Data Consistency in Distributed Enterprise Applications

Data consistency is a crucial aspect of data management, particularly for distributed enterprise applications. It aims to ensure the accuracy, reliability, and timeliness of data distributed across databases and services. Data consistency is a complex problem, but businesses must, at the very least, make a decision about which data consistency tradeoffs they can accept.

What is data consistency?

Data consistency refers to the strategies software engineers use to ensure data is the same across all components of an application at a particular point in time. The goal of data consistency is to make sure that users see the same version of data, no matter where it is stored or accessed from. That means when data is changed in one place, it should also change everywhere else it is stored or replicated. If the data is different, it is considered inconsistent.
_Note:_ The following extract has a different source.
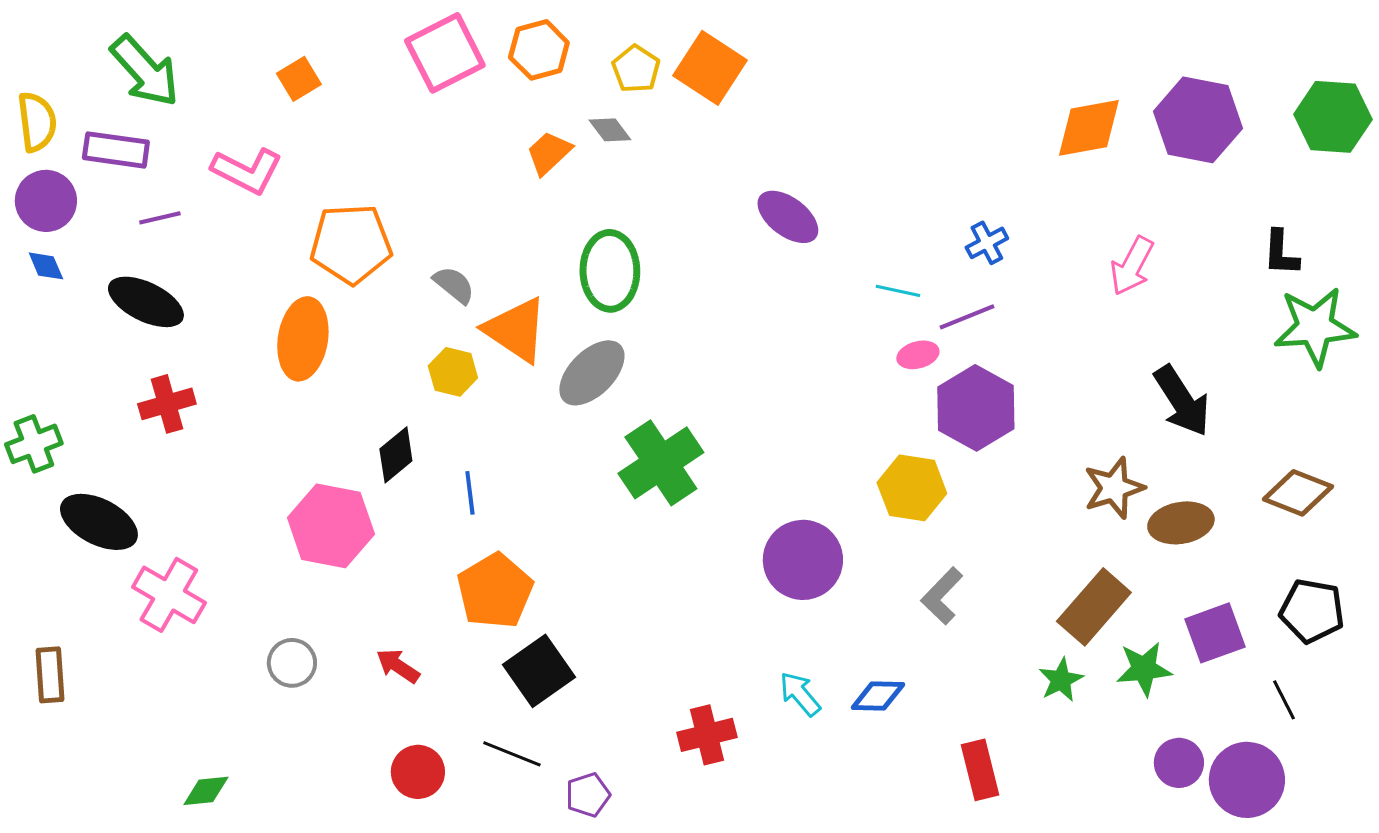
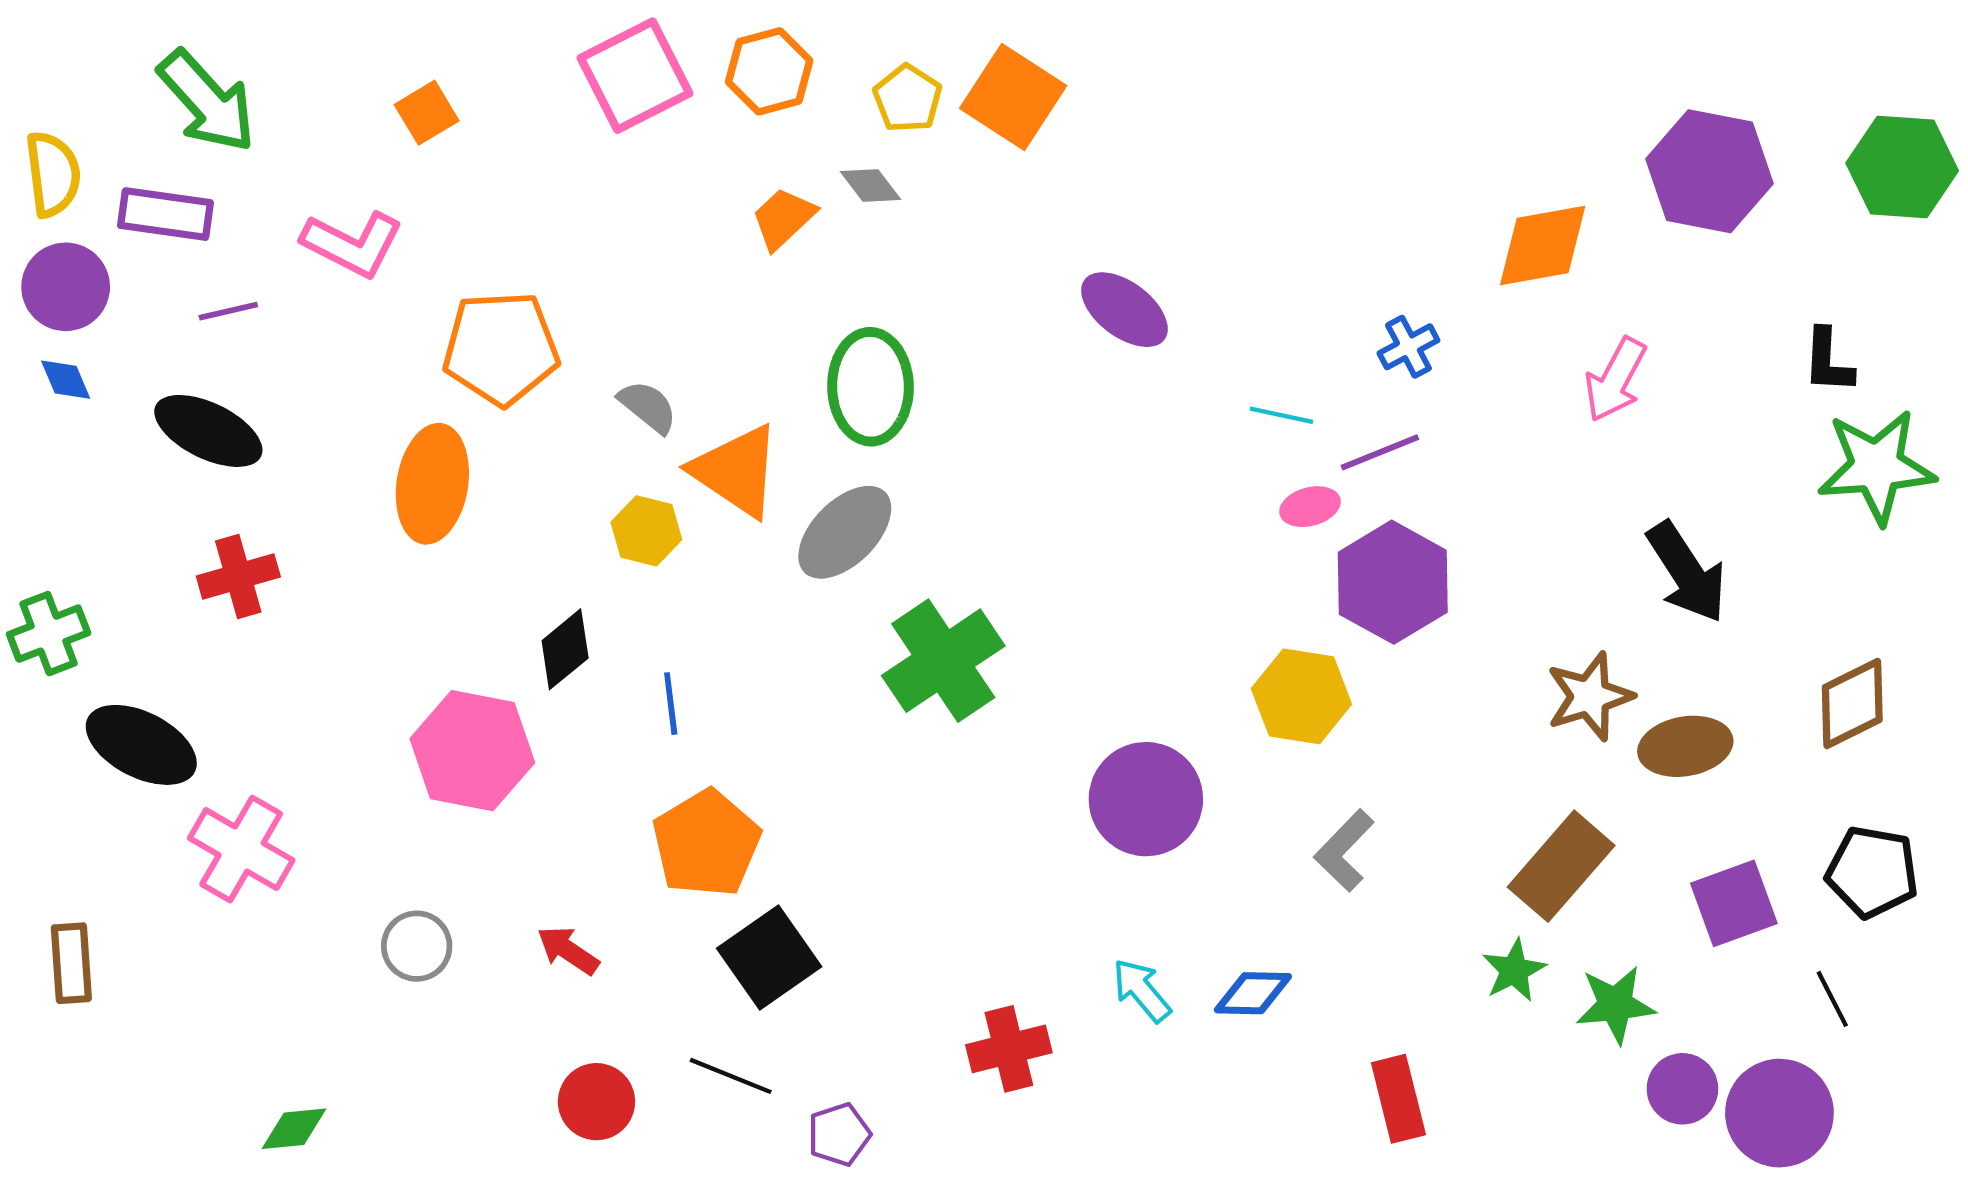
orange diamond: (1089, 128) -> (1543, 245), moved
brown diamond: (1298, 493) -> (1852, 704), turned -48
green star: (1144, 669) -> (1615, 1005), moved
While that may seem straightforward, anyone who has studied the CAP theorem knows that it’s anything but. The CAP theorem says a distributed data store can only satisfy two of the following three guarantees: consistency, availability, and partition tolerance. This means that distributed systems must make trade-offs based on their specific requirements.

For instance, a system emphasizing consistency over availability will ensure that all clients always have the same, most recent data. However, this could mean that if certain data cannot be updated, the system might choose to stop serving data at all to maintain consistency.

On the other hand, a system emphasizing availability over consistency will always process queries and respond, even if it can’t guarantee the data is the most recent. This could lead to situations where clients read stale or inconsistent data.

Eventual Consistency

To balance the trade-offs between data consistency and availability, many enterprise systems employ a model known as eventual consistency. An eventually consistent system tolerates data inconsistency for a short period but does achieve consistency in the end. This is often achieved by using an event store, a message broker acting as an event database.

Distributed event-driven applications work by performing a series of asynchronous local transactions before adding each change to an event stream stored in an event store. Each service can then update its own data in a local transaction by consuming events from the event stream.

This approach allows the system to maintain high availability while still working towards data consistency, albeit with a potential delay. It’s a practical compromise that enables distributed systems to function in real-world scenarios.

Why does data consistency matter?

Inconsistent data can lead to several serious problems. Consider a bank with branches in multiple cities. If a customer withdraws money from one branch and the updated balance isn’t immediately propagated to the databases at other branches due to data consistency issues, the customer might be able to withdraw more money than they have in their account. This could lead to financial losses for the bank, regulatory and legal issues, and damage to the bank’s reputation.

In addition to timely propagation, data accuracy is also a key factor in data consistency. In a distributed application, inaccurate data—for example, incomplete data, data with missing records, or data captured using inconsistent formats—can propagate quickly due to the interconnected nature of the system. If one node receives inaccurately recorded data, it can be replicated across other nodes, leading to widespread dissemination of the inaccuracies, resulting in systemic errors and inconsistencies that can be challenging to identify and correct.

How do enterprise apps maintain data consistency?

Data validation is often the first layer in achieving data consistency. It helps to ensure data accuracy by checking data against rules and standards to identify issues and ensure the data meets requirements for accuracy and completeness as it flows into the app.

However, data validation alone isn’t a complete solution for apps with distributed services. When data is ingested via multiple entry points and processed by multiple services, there is a chance that inconsistencies and inaccuracies will make their way into the data stream even though data inputs have been validated.

Downstream consistency checking is another method used to maintain data consistency. It aims to verify that the data stored in each service’s database is consistent, accurate, and complete. But there are significant limitations to this approach. Most notably, it shuts the barn door after the horse has bolted; inaccurate, incomplete, and inconsistent data has already propagated by the time it is identified.

An alternative to downstream consistency checks is to monitor the data stream for consistency, using techniques such as real-time anomaly detection to verify that the data in the stream is correct before it is consumed by other services. Real-time data stream monitoring allows businesses to react immediately to inconsistencies, including by modifying data in-flight or redacting anomalous data before it causes problems.

Data consistency is a critical aspect of distributed enterprise applications. It ensures that data is accurate, reliable, and timely across all services. However, achieving data consistency in distributed systems is a complex task that requires strategies such as eventual consistency, data validation, and real-time data monitoring.